In a statement on May 8, S&P said it raised the country’s long-term sovereign rating to ‘BBB’ from ‘BBB-‘ and its short-term rating to ‘A-2’ from ‘A-3′, firming up the Philippines’ status as an investment grade sovereign.

This means the country can borrow cheaper from abroad and would become more attractive to investors that place their bets only on above-junk markets. S&P assigned a ‘stable’ outlook, thus the new rating will hold for at least the next year.

“We raised the ratings because we now believe the ongoing reforms to address shortcomings in structural, administrative, institutional, and governance areas will endure beyond the current administration. In turn, we believe the resulting gains in government revenue generation, spending efficiency, and the improvements in public debt profile and investment environment will at least be preserved in the medium term under the next administration,” said S&P credit analyst Agost Benard.

“This is based on our assessment that even though a change of administration after the presidential elections in 2016 represents some uncertainty for reforms, the risks have shifted toward maintaining the impetus and direction of the process, away from a potential reversal or abandonment of advances achieved to date,” Benard said.

Also boosting the Philippines’ credit rating is its strong external payments position that receives support from the central bank’s policy moves.

“The Philippines’ strong external profile is an important credit support. With a long track record of balance of payments surpluses, the Philippines has accummulated a substantial foreign exchange reserve buffer. That buffer affords an import coverage ratio above prudential norms and low refinancing risk,” Benard said.

Benard said S&P expect remittances and service – primarily the Philippines’ business process outsourcing sector – to generate foreign exchange earnings that are more than ample to cushion trade deficits of 6 to 9 per cent of GDP.

“An improved monetary policy environment is another rating support. Philippines’ inflation has been low and fairly stable in the face of repeated external shocks, even as lingering structural and institutional shortcomings curb the effectiveness of it monetary policy. As a result, inflation expectations are well anchored, enabling a low interest rate environment to take hold,” Benard said.

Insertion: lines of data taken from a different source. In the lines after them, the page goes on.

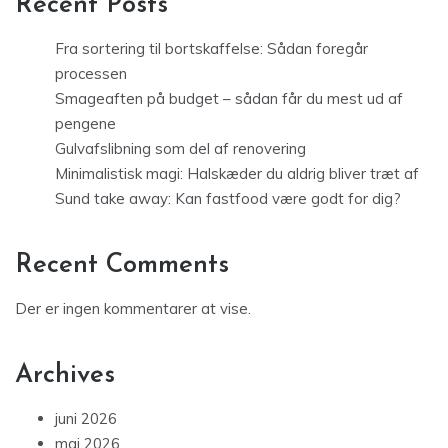
Recent Posts
Fra sortering til bortskaffelse: Sådan foregår
processen
Smageaften på budget – sådan får du mest ud af
pengene
Gulvafslibning som del af renovering
Minimalistisk magi: Halskæder du aldrig bliver træt af
Sund take away: Kan fastfood være godt for dig?
Recent Comments
Der er ingen kommentarer at vise.
Archives
juni 2026
maj 2026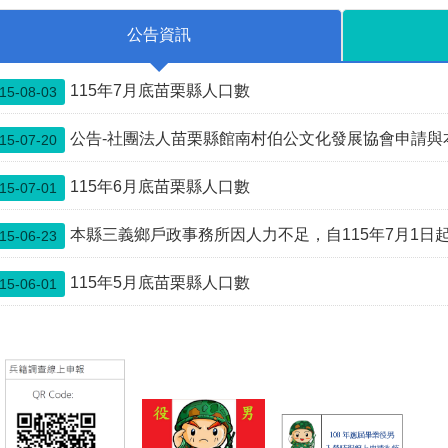
電話:07-5872317
練。 近年來，全球安
公告資訊
聯絡人:陳永士 雇員
全情勢快速變化，俄
7-
烏戰爭及中東衝突均
813141#785724、
顯示全民防衛與後備
115年7月底苗栗縣人口數
15-08-03
85803
戰力的重要性；我國
持續推動後備戰力改
公告-社團法人苗栗縣館南村伯公文化發展協會申請與本縣公館鄉館興
15-07-20
革與全社會防衛韌性
建設，更凸顯各位接
受教召訓練的重大意
115年6月底苗栗縣人口數
15-07-01
義。各位暫別家庭與
工作響應國家號召，
本縣三義鄉戶政事務所因人力不足，自115年7月1日起先行暫停中午12:0
15-06-23
不僅展現對國防責任
的承擔，更彰顯守護
115年5月底苗栗縣人口數
15-06-01
家園的決心。後備軍
人是國軍整體戰力的
重要支柱，也是國家
面對災害應變與非常
事變時最可靠的力
量。 因為各位平日扎
實訓練與整備，才能
強化全民防衛動員能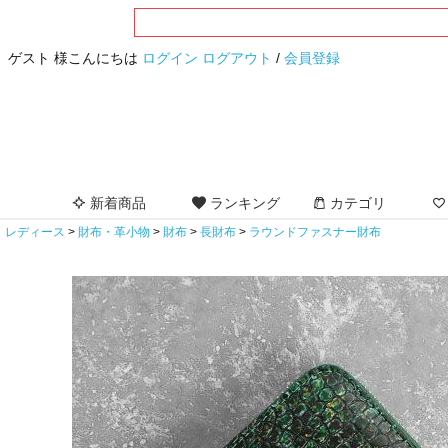
ゲスト 様こんにちは
ログイン
ログアウト
/
会員登録
新着商品
ランキング
カテゴリ
レディース
財布・革小物
財布
長財布
ラウンドファスナー財布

Earlier on May 8, the BSP kept it policy rates at record lows of 3.5 per cent and 5.5 per cent for the overnight borrowing and lending windows, respectively. It however hiked by another percentage point the required reserves for universal, commercial and thrift banks for a second time this year to contain rapid expansion in the country’s money supply.

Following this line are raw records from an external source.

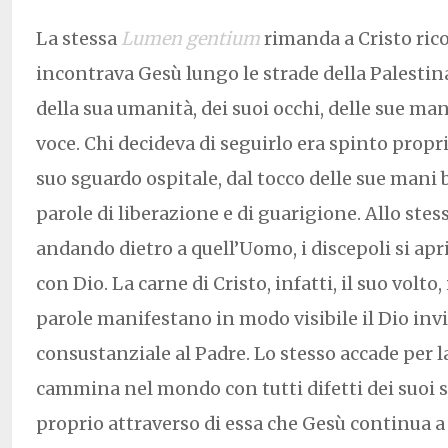
La stessa
Lumen gentium
rimanda a Cristo ric
incontrava Gesù lungo le strade della Palestin
della sua umanità, dei suoi occhi, delle sue man
voce. Chi decideva di seguirlo era spinto propr
suo sguardo ospitale, dal tocco delle sue mani 
parole di liberazione e di guarigione. Allo ste
andando dietro a quell’Uomo, i discepoli si apr
con Dio. La carne di Cristo, infatti, il suo volto, 
parole manifestano in modo visibile il Dio invi
consustanziale al Padre. Lo stesso accade per l
cammina nel mondo con tutti difetti dei suoi 
proprio attraverso di essa che Gesù continua a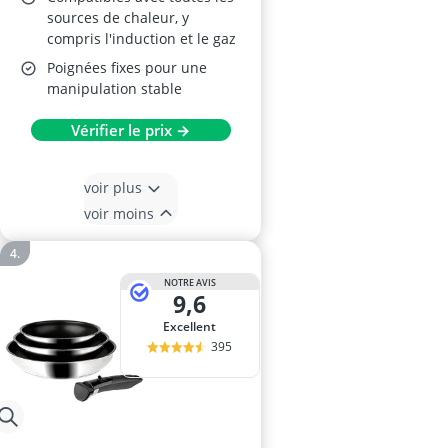
sources de chaleur, y
compris l'induction et le gaz
Poignées fixes pour une
manipulation stable
Vérifier le prix →
voir plus
voir moins
NOTRE AVIS
9,6
Excellent
395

Inflation accelerated to 4.1 percent as of last month, but is still at the midpoint of the central bank’s full-year target range of 3 to 5 per cent.

“We are very pleased that S&P has recognised the Philippines’ remarkable economic comeback,” Finance Secretary Cesar V. Purisima said in a statement.

“This is further proof of President Aquino’s belief that good governance is good economics. We will continue to institutionalise good governance so our country’s economic growth is both sustainable and inclusive. This has been the 18th positive credit rating action since President Aquino took office, and the 4th upgrade from S&P,” Purisima said.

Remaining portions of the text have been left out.